A major challenge to the coherence and effectiveness of Union cybersecurity efforts will be, however, overcoming funding constraints. First of all, funds allocated to this area are too low in relation to the needs—for the years 2021-2027, they will amount to about €2 billion at the EU level and about €2 billion annually at the Member State level, while the U.S. alone spent about $17 billion in 2020. In addition, Union funding is provided under several different instruments, which makes it difficult to plan investments in this area.
Improving situational awareness and information exchange between Member States and EU bodies is imperative given the scale of the threats in cyberspace. Increasing the EU’s resilience to cyberattack requires, among others, securing infrastructure and methods of communication. The proposals for new instruments partially meet these needs. Member States, however, should ensure a precise division of tasks and actively contribute to improving cooperation, as well as increasing funding. For the EU as a leader in cybersecurity, investment in research and development and the creation of initiatives to attract and retain experts in the EU labour market will be required. Currently, the industry is experiencing large staff shortages, which also proves the lack of adequate education in the field of cybersecurity and low public awareness of cyberthreats.

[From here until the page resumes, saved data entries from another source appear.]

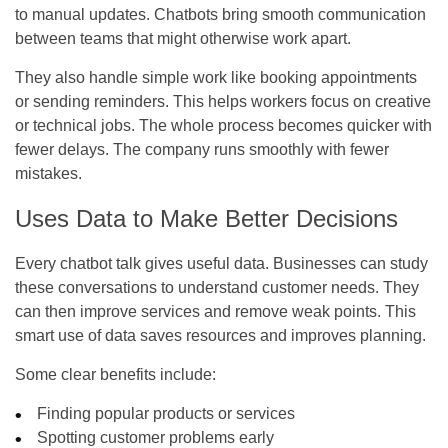
to manual updates. Chatbots bring smooth communication
between teams that might otherwise work apart.
They also handle simple work like booking appointments
or sending reminders. This helps workers focus on creative
or technical jobs. The whole process becomes quicker with
fewer delays. The company runs smoothly with fewer
mistakes.
Uses Data to Make Better Decisions
Every chatbot talk gives useful data. Businesses can study
these conversations to understand customer needs. They
can then improve services and remove weak points. This
smart use of data saves resources and improves planning.
Some clear benefits include:
Finding popular products or services
Spotting customer problems early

In view of the growing vulnerability to attacks, it will be crucial to quickly adopt regulations on information security and common cybersecurity rules to be applied by EU bodies (their implementation is to be supported by enhanced CERT-EU). More attention should also be paid to the coordination of civil, defence and space aspects of cybersecurity. Separate projects are currently under development in the EU, such as the secure governmental satellite communications system (GOVSATCOM).
Safe operation of ICT systems and open access to the internet will require increased diplomatic efforts to promote responsible state behaviour in cyberspace. These are particularly important due to the aggressive actions of states such as Russia and China, which challenge international standards in this regard. Due to the global scale of cyberthreats, combatting them effectively will foster closer cooperation with partners, such as the UK and the U.S., which have offensive capabilities in cyberspace.
Vulnerability to hybrid actions, such as cyberattacks and disinformation in the closest neighbourhood of the EU, spread by, for example, Russia, negatively affects security within the EU. Poland can therefore play an active role in the process of developing the EU’s cyber resilience by proposing special programmes for the associated countries of the Eastern Partnership and the Western Balkans. An important element also will be maintaining Polish involvement in the development of the space surveillance and tracking (SST) project, which will ensure safe and stable operation of technologies based on satellite data.